### What needs to be done
Give back exactly the lines of the material below that start at the line containing "julho 14th, 2017" and end at the line containing "Фойдаланиш шартлари", and no others.
════════════════
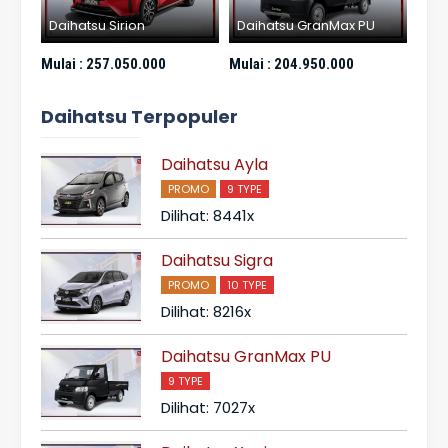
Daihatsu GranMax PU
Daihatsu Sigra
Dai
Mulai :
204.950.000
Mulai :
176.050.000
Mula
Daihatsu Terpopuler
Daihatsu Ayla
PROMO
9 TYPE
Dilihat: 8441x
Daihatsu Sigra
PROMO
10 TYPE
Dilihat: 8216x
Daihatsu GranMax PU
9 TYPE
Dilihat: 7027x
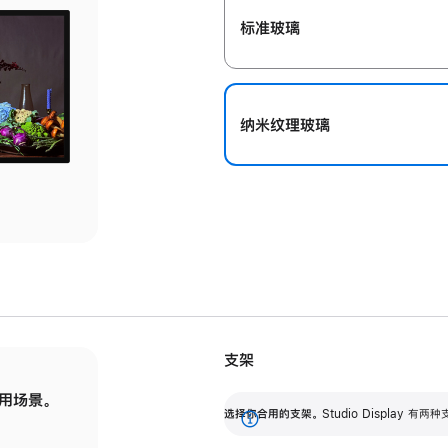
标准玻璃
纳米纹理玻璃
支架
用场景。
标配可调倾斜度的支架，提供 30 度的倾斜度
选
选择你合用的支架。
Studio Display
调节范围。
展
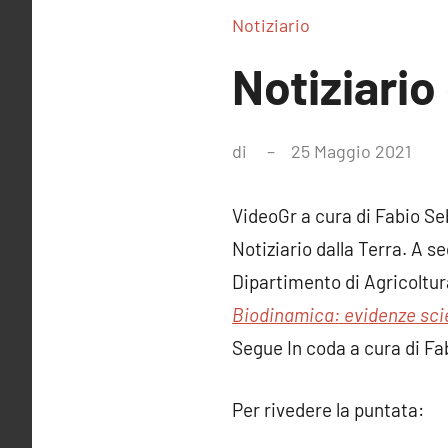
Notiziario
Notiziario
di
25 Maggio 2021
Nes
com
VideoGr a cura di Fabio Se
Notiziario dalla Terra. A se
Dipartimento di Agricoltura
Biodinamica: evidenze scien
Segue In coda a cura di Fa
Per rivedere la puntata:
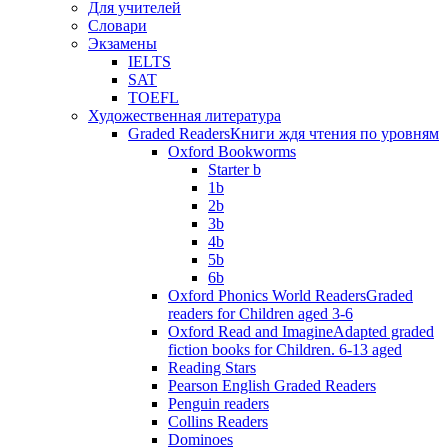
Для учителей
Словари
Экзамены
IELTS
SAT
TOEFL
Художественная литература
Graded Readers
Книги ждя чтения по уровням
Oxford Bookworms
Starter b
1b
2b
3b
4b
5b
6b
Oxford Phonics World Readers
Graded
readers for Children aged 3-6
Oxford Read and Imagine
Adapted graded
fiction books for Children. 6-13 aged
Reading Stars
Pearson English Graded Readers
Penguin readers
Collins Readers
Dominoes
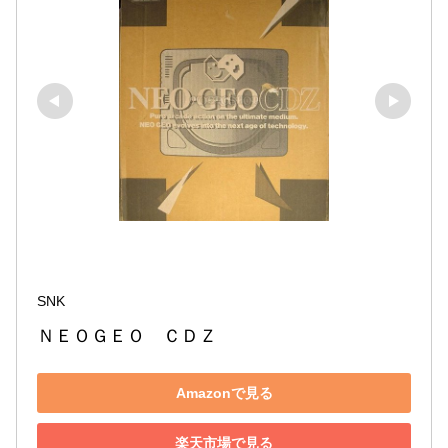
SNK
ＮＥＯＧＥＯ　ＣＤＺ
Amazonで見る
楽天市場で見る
════════════════
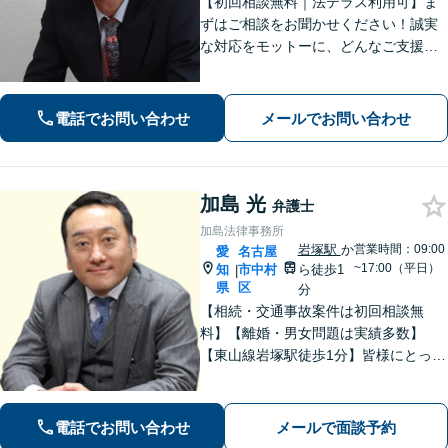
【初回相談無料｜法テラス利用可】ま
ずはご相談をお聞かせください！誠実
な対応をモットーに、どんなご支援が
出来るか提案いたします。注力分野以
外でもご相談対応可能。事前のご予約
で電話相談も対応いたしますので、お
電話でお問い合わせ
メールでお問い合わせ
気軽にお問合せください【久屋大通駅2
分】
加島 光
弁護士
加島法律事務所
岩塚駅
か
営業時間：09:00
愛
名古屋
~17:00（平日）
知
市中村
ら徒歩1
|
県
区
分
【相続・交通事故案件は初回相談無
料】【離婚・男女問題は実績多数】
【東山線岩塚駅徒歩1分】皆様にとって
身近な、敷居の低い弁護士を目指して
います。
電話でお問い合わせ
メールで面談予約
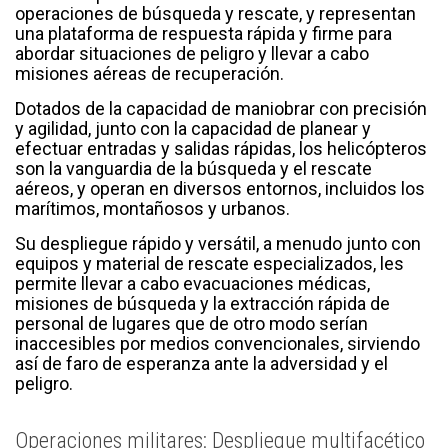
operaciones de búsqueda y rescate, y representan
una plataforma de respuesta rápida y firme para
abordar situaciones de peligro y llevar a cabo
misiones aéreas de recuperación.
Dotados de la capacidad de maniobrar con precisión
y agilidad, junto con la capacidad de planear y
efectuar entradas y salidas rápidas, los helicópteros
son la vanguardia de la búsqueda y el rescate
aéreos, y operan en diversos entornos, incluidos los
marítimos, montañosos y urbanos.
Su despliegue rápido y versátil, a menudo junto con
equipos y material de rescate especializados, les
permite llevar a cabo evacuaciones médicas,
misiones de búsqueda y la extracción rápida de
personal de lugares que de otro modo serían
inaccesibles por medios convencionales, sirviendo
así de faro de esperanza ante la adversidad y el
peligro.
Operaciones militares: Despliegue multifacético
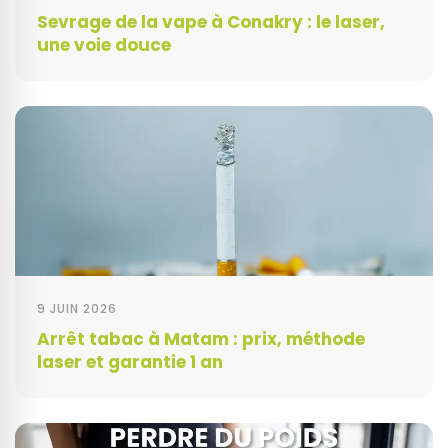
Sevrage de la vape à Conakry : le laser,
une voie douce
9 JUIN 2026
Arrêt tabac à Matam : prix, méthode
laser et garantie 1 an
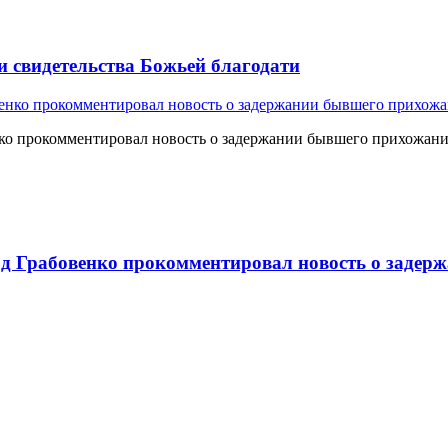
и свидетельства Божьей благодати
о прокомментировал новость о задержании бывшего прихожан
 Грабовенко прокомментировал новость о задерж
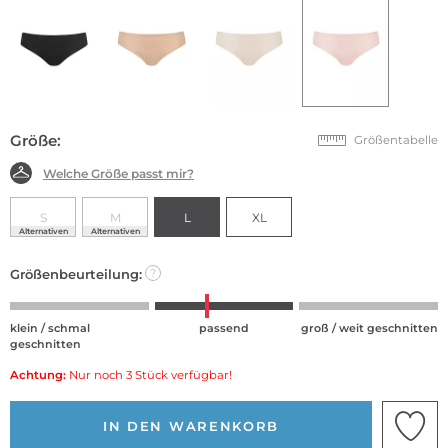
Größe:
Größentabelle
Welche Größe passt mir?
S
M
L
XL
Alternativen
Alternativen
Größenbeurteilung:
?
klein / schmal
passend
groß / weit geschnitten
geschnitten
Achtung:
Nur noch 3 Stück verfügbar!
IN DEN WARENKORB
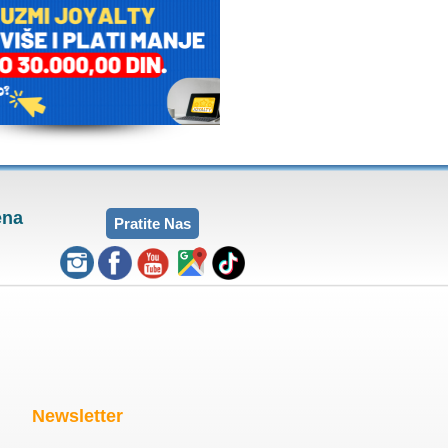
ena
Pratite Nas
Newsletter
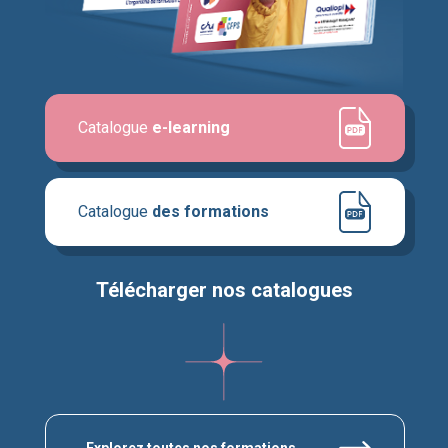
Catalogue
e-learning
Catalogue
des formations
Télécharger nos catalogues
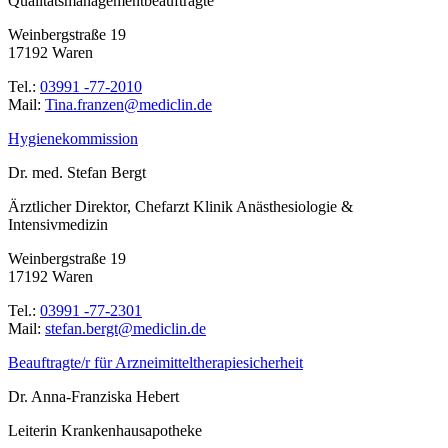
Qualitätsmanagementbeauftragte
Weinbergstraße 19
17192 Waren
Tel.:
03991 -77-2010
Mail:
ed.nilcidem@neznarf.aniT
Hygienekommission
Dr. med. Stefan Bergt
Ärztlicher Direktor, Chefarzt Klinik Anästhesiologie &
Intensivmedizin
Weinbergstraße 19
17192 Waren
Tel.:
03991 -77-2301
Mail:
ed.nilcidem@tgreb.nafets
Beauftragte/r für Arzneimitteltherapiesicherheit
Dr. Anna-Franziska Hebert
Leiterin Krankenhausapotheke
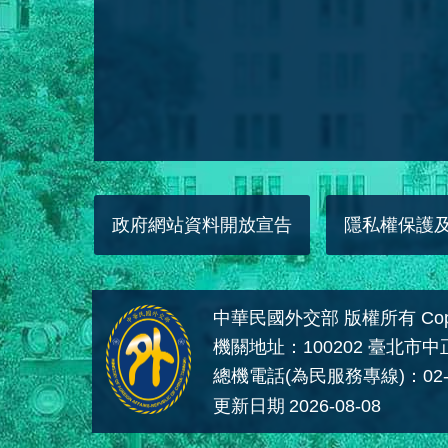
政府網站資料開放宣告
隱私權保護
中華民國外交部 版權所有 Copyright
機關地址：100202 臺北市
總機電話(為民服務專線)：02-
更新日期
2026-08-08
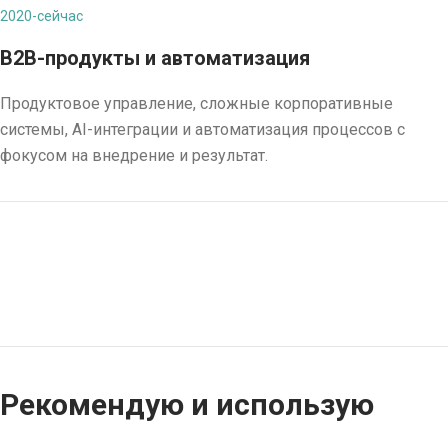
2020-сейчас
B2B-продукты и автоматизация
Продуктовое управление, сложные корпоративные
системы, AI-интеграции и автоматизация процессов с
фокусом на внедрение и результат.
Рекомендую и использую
════════════════
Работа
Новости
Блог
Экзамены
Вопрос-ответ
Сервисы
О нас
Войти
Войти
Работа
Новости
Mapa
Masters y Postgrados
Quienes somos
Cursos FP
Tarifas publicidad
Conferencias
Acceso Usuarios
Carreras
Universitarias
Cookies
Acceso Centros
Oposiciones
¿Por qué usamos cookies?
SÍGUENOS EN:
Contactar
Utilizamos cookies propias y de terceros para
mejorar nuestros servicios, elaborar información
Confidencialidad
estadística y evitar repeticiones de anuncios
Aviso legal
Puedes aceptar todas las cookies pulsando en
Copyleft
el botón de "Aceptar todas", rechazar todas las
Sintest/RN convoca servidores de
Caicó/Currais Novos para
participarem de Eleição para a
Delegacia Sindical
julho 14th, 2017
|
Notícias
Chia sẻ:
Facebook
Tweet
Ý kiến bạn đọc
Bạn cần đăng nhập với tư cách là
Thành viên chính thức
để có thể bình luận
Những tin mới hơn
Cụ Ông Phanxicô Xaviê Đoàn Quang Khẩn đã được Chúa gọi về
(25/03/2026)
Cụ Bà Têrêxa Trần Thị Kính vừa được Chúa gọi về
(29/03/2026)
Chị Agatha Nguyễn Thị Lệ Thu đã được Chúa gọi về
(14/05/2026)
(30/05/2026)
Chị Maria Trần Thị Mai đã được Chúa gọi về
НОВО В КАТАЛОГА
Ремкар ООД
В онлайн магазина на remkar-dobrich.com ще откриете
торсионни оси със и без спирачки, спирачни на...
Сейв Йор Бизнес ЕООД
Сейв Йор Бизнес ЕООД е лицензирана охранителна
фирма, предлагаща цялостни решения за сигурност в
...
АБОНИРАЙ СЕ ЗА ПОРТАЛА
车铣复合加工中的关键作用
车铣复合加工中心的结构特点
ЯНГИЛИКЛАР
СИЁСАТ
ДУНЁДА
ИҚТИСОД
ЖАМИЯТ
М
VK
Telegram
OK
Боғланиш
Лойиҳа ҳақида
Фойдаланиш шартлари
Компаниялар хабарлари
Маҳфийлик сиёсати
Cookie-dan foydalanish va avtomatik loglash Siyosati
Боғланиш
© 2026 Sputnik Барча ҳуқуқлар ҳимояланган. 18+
════════════════
### Exercise output
julho 14th, 2017
|
Notícias
Chia sẻ:
Facebook
Tweet
Ý kiến bạn đọc
Bạn cần đăng nhập với tư cách là
Thành viên chính thức
để có thể bình luận
Những tin mới hơn
Cụ Ông Phanxicô Xaviê Đoàn Quang Khẩn đã được Chúa gọi về
(25/03/2026)
Cụ Bà Têrêxa Trần Thị Kính vừa được Chúa gọi về
(29/03/2026)
Chị Agatha Nguyễn Thị Lệ Thu đã được Chúa gọi về
(14/05/2026)
(30/05/2026)
Chị Maria Trần Thị Mai đã được Chúa gọi về
НОВО В КАТАЛОГА
Ремкар ООД
В онлайн магазина на remkar-dobrich.com ще откриете
торсионни оси със и без спирачки, спирачни на...
Сейв Йор Бизнес ЕООД
Сейв Йор Бизнес ЕООД е лицензирана охранителна
фирма, предлагаща цялостни решения за сигурност в
...
АБОНИРАЙ СЕ ЗА ПОРТАЛА
车铣复合加工中的关键作用
车铣复合加工中心的结构特点
ЯНГИЛИКЛАР
СИЁСАТ
ДУНЁДА
ИҚТИСОД
ЖАМИЯТ
М
VK
Telegram
OK
Боғланиш
Лойиҳа ҳақида
Фойдаланиш шартлари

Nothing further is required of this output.